In the last years, even more attention was paid to the alternative fuels that allow reducing the fuel consumption and the pollutant emissions. Gaseous fuels like methane and hydrogen are the most interesting in terms of engine application. This paper reports a comparison between standard gasoline fuel, methane and different methane/hydrogen blends in a transparent single-cylinder DI SI (direct injection spark ignition) engine representative of the small displacement gasoline engine for automotive application.

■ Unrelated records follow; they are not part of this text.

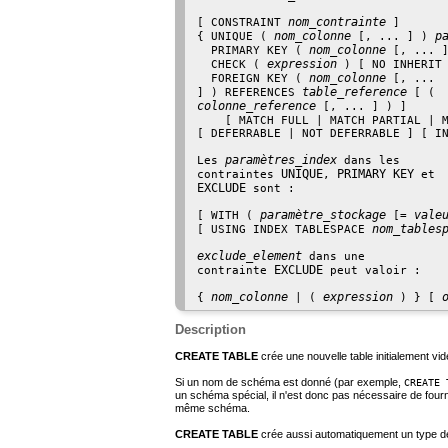
nom_contrainte
[ CONSTRAINT 
 ]

nom_colonne
p
{ UNIQUE ( 
 [, ... ] ) 
nom_colonne
  PRIMARY KEY ( 
 [, ... 
expression
  CHECK ( 
 ) [ NO INHERIT 
nom_colonne
  FOREIGN KEY ( 
 [, ...

table_reference
] ) REFERENCES 
colonne_reference
 [, ... ] ) ]

    [ MATCH FULL | MATCH PARTIAL | 
[ DEFERRABLE | NOT DEFERRABLE ] [ IN
paramètres_index
Les 
 dans les

UNIQUE
PRIMARY KEY
contraintes 
, 
EXCLUDE
 sont :

paramètre_stockage
vale
[ WITH ( 
 [= 
nom_tables
[ USING INDEX TABLESPACE 
exclude_element
 dans une

EXCLUDE
contrainte 
 peut valoir :
nom_colonne
expression
{ 
 | ( 
 ) } [ 
Description
CREATE TABLE
crée une nouvelle table initialement vi
Si un nom de schéma est donné (par exemple,
CREATE 
un schéma spécial, il n'est donc pas nécessaire de fourn
même schéma.
CREATE TABLE
crée aussi automatiquement un type de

Engine performance and regulated exhaust emissions were evaluated under steady state condition at 2000 rpm – full load, and stoichiometric condition. 2D-digital cycle resolved imaging measurements were performed from the start of injection to the end of combustion. They allowed the characterization of the gaseous and liquid injection and the flame propagation, in terms of the mean radius and velocity. The combustion promotion due to the hydrogen addition and its contribution to the reduction of the pollutant formation were estimated.

Suggested Citation

  • Di Iorio, Silvana & Sementa, Paolo & Vaglieco, Bianca Maria, 2016. "Analysis of combustion of methane and hydrogen–methane blends in small DI SI (direct injection spark ignition) engine using advanced diagnostics," Energy, Elsevier, vol. 108(C), pages 99-107.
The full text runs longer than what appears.